Photo by Mehdi MeSSrro on Unsplash
The Polynomial Regression
Cousin of Linear Regression to fit the non-linear data
Prerequisite
- Linear Regression from Scratch - learnml.hashnode.dev/linear-regression-with..
- Project on Linear Regression - learnml.hashnode.dev/project-predicting-sal..
Notebook
Colab Notebook: colab.research.google.com/drive/1GACG2UAucd..
Feel free to try out the learning in this article.
Introduction
In the linear regression, we had one assumption; that the data should be linear in nature. Simple Linear Regression can't handle the non-linearity in the data. This could be solved by introducing quadratic variables inside the function and this is called polynomial regression. We will see in detail of these steps and let's derive the polynomial regression.

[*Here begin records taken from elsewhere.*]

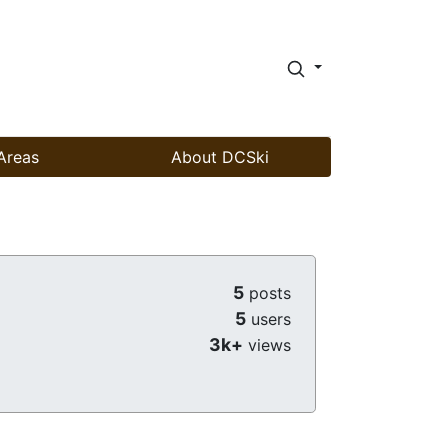
Areas
About DCSki
5
posts
5
users
3k+
views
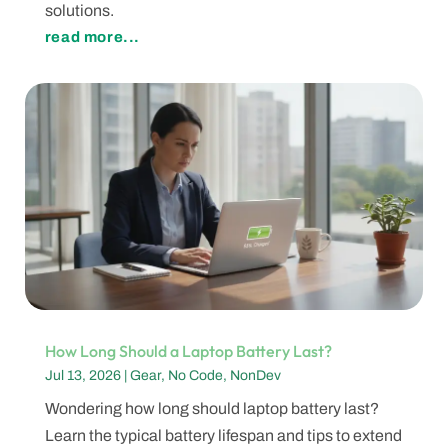
solutions.
read more...
How Long Should a Laptop Battery Last?
Jul 13, 2026
|
Gear
,
No Code
,
NonDev
Wondering how long should laptop battery last?
Learn the typical battery lifespan and tips to extend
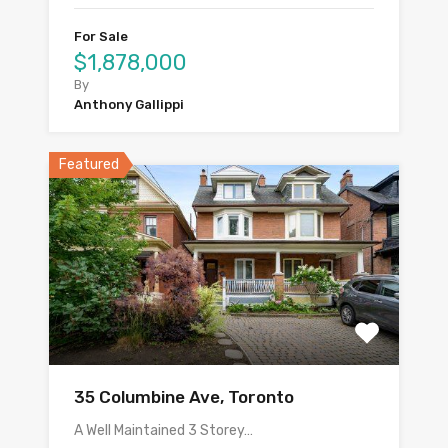
For Sale
$1,878,000
By
Anthony Gallippi
Featured
35 Columbine Ave, Toronto
A Well Maintained 3 Storey…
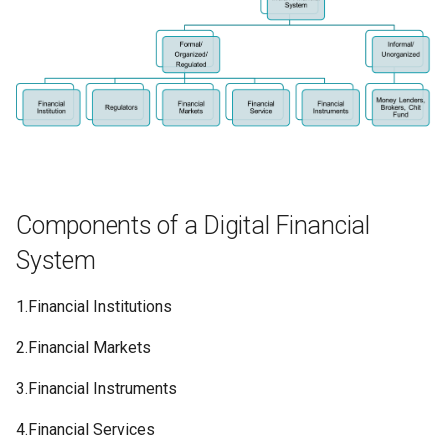
Components of a Digital Financial
System
1.Financial Institutions
2.Financial Markets
3.Financial Instruments
4.Financial Services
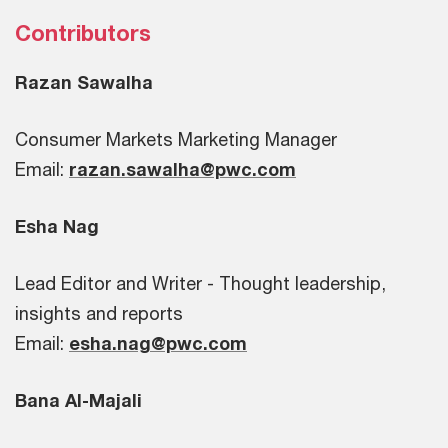
Contributors
Razan Sawalha
Consumer Markets Marketing Manager
Email:
razan.sawalha@pwc.com
Esha Nag
Lead Editor and Writer - Thought leadership,
insights and reports
Email:
esha.nag@pwc.com
Bana Al-Majali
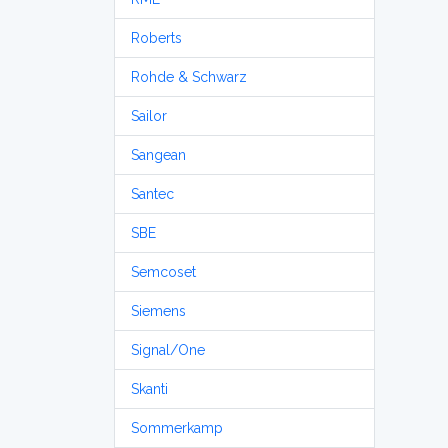
Roberts
Rohde & Schwarz
Sailor
Sangean
Santec
SBE
Semcoset
Siemens
Signal/One
Skanti
Sommerkamp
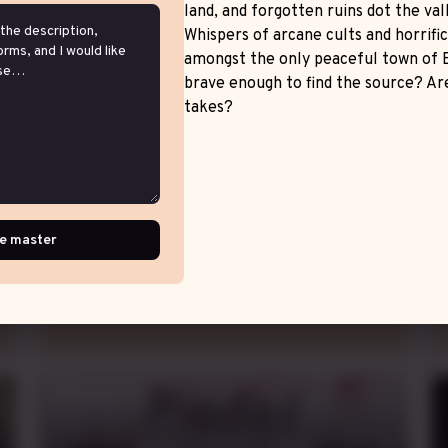
land, and forgotten ruins dot the vall
Whispers of arcane cults and horrifi
amongst the only peaceful town of 
brave enough to find the source? Are
Feudal Dilemma
takes?
Homebrew Game
Thu.
evening
CDT
,
weekly
e master
fef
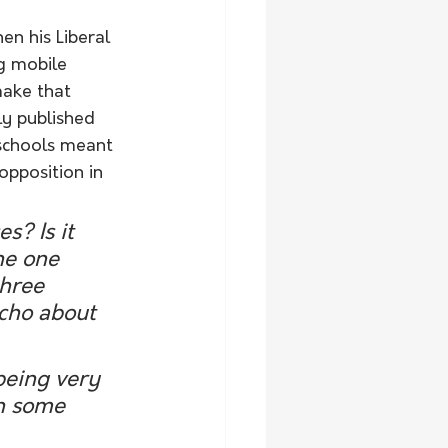
n his Liberal 
g mobile 
make that 
ly published 
 schools meant 
opposition in 
s? Is it 
he one 
hree 
cho about 
being very 
in some 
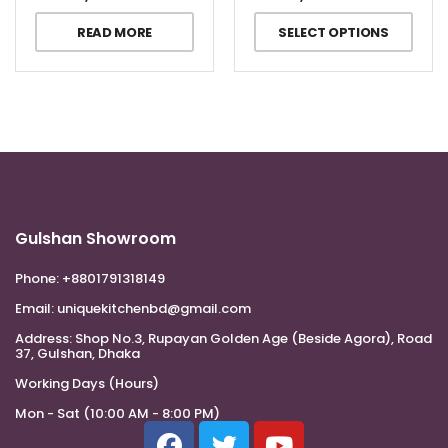
READ MORE
SELECT OPTIONS
Gulshan Showroom
Phone:
+8801791318149
Email:
uniquekitchenbd@gmail.com
Address:
Shop No.3, Rupayan Golden Age (Beside Agora), Road
37, Gulshan, Dhaka
Working Days (Hours)
Mon - Sat (10:00 AM - 8:00 PM)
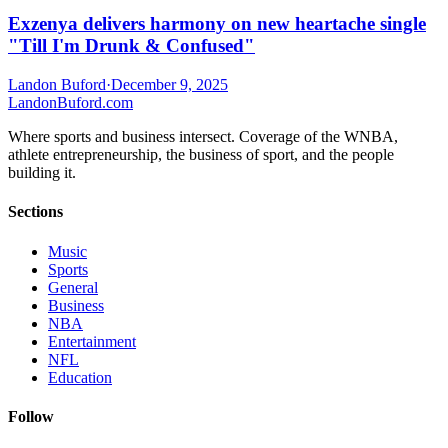
Exzenya delivers harmony on new heartache single
"Till I'm Drunk & Confused"
Landon Buford
·
December 9, 2025
Landon
Buford
.com
Where sports and business intersect. Coverage of the WNBA,
athlete entrepreneurship, the business of sport, and the people
building it.
Sections
Music
Sports
General
Business
NBA
Entertainment
NFL
Education
Follow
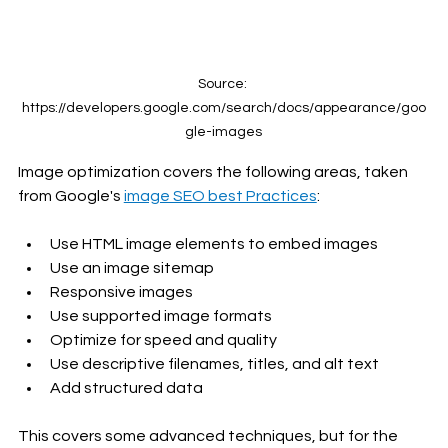
Source: 
https://developers.google.com/search/docs/appearance/goo
gle-images
Image optimization covers the following areas, taken 
from Google's 
image SEO best Practices
:
Use HTML image elements to embed images
Use an image sitemap
Responsive images
Use supported image formats
Optimize for speed and quality
Use descriptive filenames, titles, and alt text
Add structured data
This covers some advanced techniques, but for the 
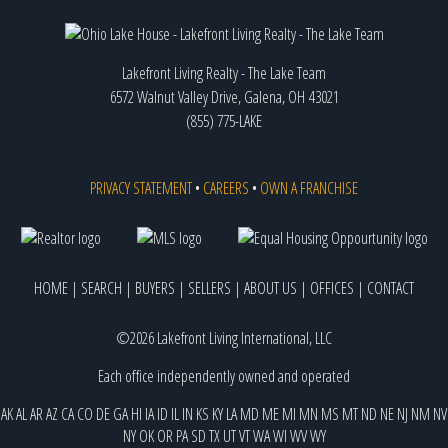
Lakefront Living Realty - The Lake Team
6572 Walnut Valley Drive, Galena, OH 43021
(855) 775-LAKE
PRIVACY STATEMENT
•
CAREERS
•
OWN A FRANCHISE
HOME
|
SEARCH
|
BUYERS
|
SELLERS
|
ABOUT US
|
OFFICES
|
CONTACT
©2026 Lakefront Living International, LLC
Each office independently owned and operated
AK
AL
AR
AZ
CA
CO
DE
GA
HI
IA
ID
IL
IN
KS
KY
LA
MD
ME
MI
MN
MS
MT
ND
NE
NJ
NM
NV
NY
OK
OR
PA
SD
TX
UT
VT
WA
WI
WV
WY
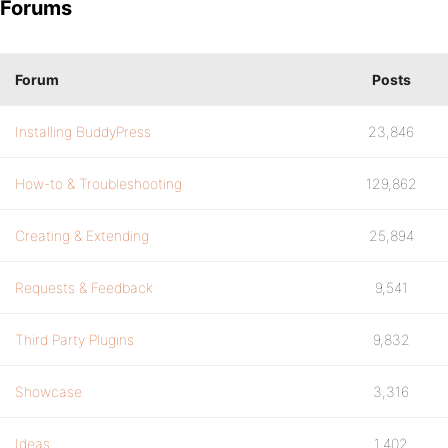
Forums
Forum
Posts
Installing BuddyPress
23,846
How-to & Troubleshooting
129,862
Creating & Extending
25,894
Requests & Feedback
9,541
Third Party Plugins
9,832
Showcase
3,316
Ideas
1,402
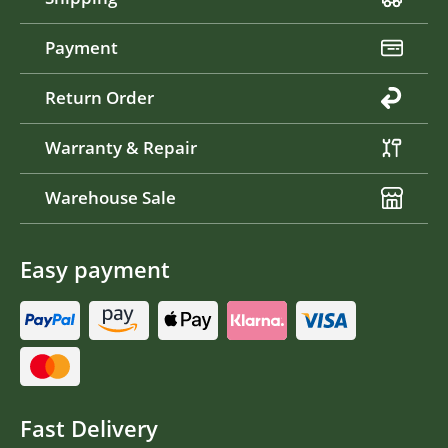
Payment
Return Order
Warranty & Repair
Warehouse Sale
Easy payment
Fast Delivery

What is the problem with Linear regression?
Let us create a dataset,
# Imports
import numpy as np
import pandas as pd
import seaborn as sns
import matplotlib.pyplot as plt
from matplotlib import rcParams
plt.style.use('fivethirtyeight')
# figure size in inches
rcParams['figure.figsize'] = 11.7,5.27
np.random.seed(0)
x = 2 - 3 * np.random.normal(0, 1, 20)
y = x - 2 * (x ** 2) + 0.5 * (x ** 3) + np.random.normal(-3, 3, 20)
plt.scatter(x,y, s=10)
plt.show()
Output will look like this,
Now let us try applying Linear Regression on top of this dataset,
from sklearn.linear_model import LinearRegression
# transforming the data to include another axis
x = x[:, np.newaxis]
y = y[:, np.newaxis]
model = LinearRegression()
model.fit(x, y)
y_pred = model.predict(x)
plt.scatter(x, y, s=10)
plt.plot(x, y_pred, color='r')
plt.show()
The resultant linear model will look like this,
Now let us evaluate the model using the Regression Evaulation Metrics . Here we can use RMSE and R2
from sklearn.metrics import mean_squared_error
from sklearn.metrics import r2_score
rmse = np.sqrt(mean_squared_error(y, y_pred))
r2 = r2_score(y, y_pred)
print(f"RMSE of linear regression is {rmse}.")
print(f"R2 score of linear regression is {r2}")
we can see the RMSE is pretty high and R2 score is also low. It's performing low. we can't bend the curve to get it fit for the data. Since our line equation is
Y = mX + C
There is no quadratic part in our equation. . . . . . . . 💡Wait did you get the idea, Why can't we introduce the quadratic or polynomial variables inside the equation to create a curve and apply gradient descent on top of it to get the best fit line.
Rise of Polynomial Regression
Polynomial regression is a form of Linear regression where only due to the Non-linear relationship between dependent and independent variables do we add some polynomial terms to linear regression to convert it into Polynomial regression.
To generate a higher-order equation we can add powers of the original features as new features. The linear model,
can be transformed to,
This is still considered to be a linear model as the coefficients/weights associated with the features are still linear. x² is only a feature. However, the curve that we are fitting is quadratic in nature.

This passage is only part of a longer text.